As sales slow, Utah's Skullcandy retrenches
Park City-based audio accessories manufacturer Skullcandy announced Tuesday it is closing its San Clemente, Calif., office and restructuring its management team amid slowing sales and a fading stock.
The company, which produces headphones for mobile devices and also sells active apparel, said it is moving its marketing, creative and business development and legal departments to its Park City headquarters from California, as well as certain sales and international personnel, according to a statement.
"Bringing together our teams in Park City will allow us to better focus our go-to-market process and ensure our products, messaging and distribution are aligned with our target consumer," said President and CEO Hoby Darling, whose company saw sales take a 30 percent in the first quarter.
Skullcandy said the prior-year first quarter was aided by a packaging change that led to higher sales and that it chose to scale back its sales to the highly discounted off-price market by more than 60 percent.

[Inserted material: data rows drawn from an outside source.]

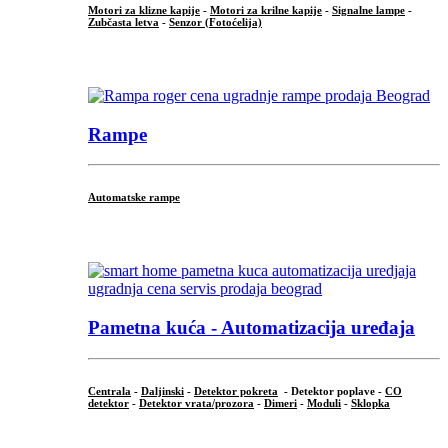
Motori za klizne kapije
-
Motori za krilne kapije
-
Signalne lampe
-
Zubčasta letva
-
Senzor (Fotoćelija)
...
Rampe
Automatske rampe
...
Pametna kuća - Automatizacija uređaja
Centrala
-
Daljinski
-
Detektor pokreta
- Detektor poplave -
CO
detektor
-
Detektor vrata/prozora
-
Dimeri
-
Moduli
-
Sklopka
...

Shares of Skullcandy dipped 3 cents per share, to $5.70, in trading Tuesday but have lost more than 65 percent of their since a high of $16.66 per share on Aug. 17.
Skullcandy has about 30 employees in its San Clemente office, and they are expected to make the transition to Park City this summer. Most will have the opportunity to relocate with the company's assistance.

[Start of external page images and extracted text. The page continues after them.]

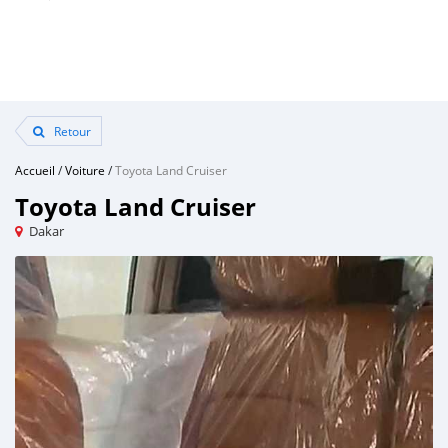
Retour
Accueil
/
Voiture
/
Toyota Land Cruiser
Toyota Land Cruiser
Dakar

Skullcandy also announced that Sam Paschel, the executive vice president of product development and merchandising, has been named to the new position of chief commercial officer. He will be responsible for product teams.

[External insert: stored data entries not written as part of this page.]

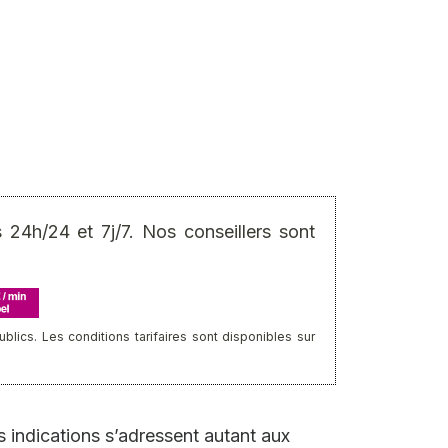
24h/24 et 7j/7. Nos conseillers sont
ics. Les conditions tarifaires sont disponibles sur
 indications s’adressent autant aux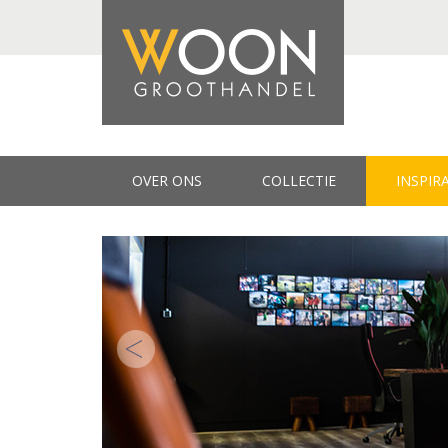
OVER ONS
COLLECTIE
INSPIR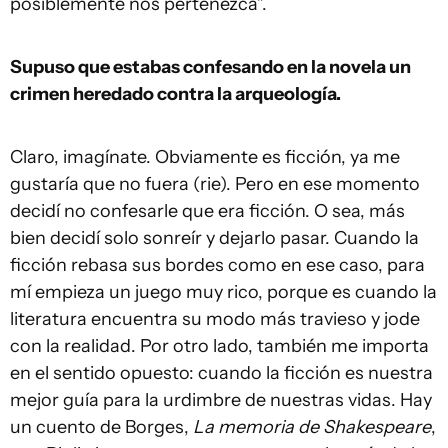
posiblemente nos pertenezca”.
Supuso que estabas confesando en la novela un
crimen heredado contra la arqueología.
Claro, imagínate. Obviamente es ficción, ya me
gustaría que no fuera (rie). Pero en ese momento
decidí no confesarle que era ficción. O sea, más
bien decidí solo sonreír y dejarlo pasar. Cuando la
ficción rebasa sus bordes como en ese caso, para
mí empieza un juego muy rico, porque es cuando la
literatura encuentra su modo más travieso y jode
con la realidad. Por otro lado, también me importa
en el sentido opuesto: cuando la ficción es nuestra
mejor guía para la urdimbre de nuestras vidas. Hay
un cuento de Borges,
La memoria de Shakespeare
,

The company's chief financial officer, Kyle Wescoat, has resigned to "pursue opportunities closer to his home in Southern California," according to the statement. A search for his replacement has begun, and Wescoat will remain with the company through September to assist in the search.
The changes come several months after Darling was named to direct the company. Skullcandy's former CEO, Jeremy Andrus, stepped down in February to join the Massachusetts investment firm Solamere Capital, co-founded by Mitt Romney's son, Tagg.
Before joining Skullcandy, Darling was the general manager of Nike+Digital Sport, a member of the Nike Affiliates Global Leadership team and served as the head of strategy and planning for Nike affiliates.
Skullcandy's net sales in the first quarter decreased 30.4 percent, to $37.1 million, compared with $53.3 million in the prior-year period, the company reported. North American net sales decreased 37.9 percent, to $28.7 million, compared with $46.1 million.
"While our results were in line with expectations, there is still much work to be done," Darling said in a statement.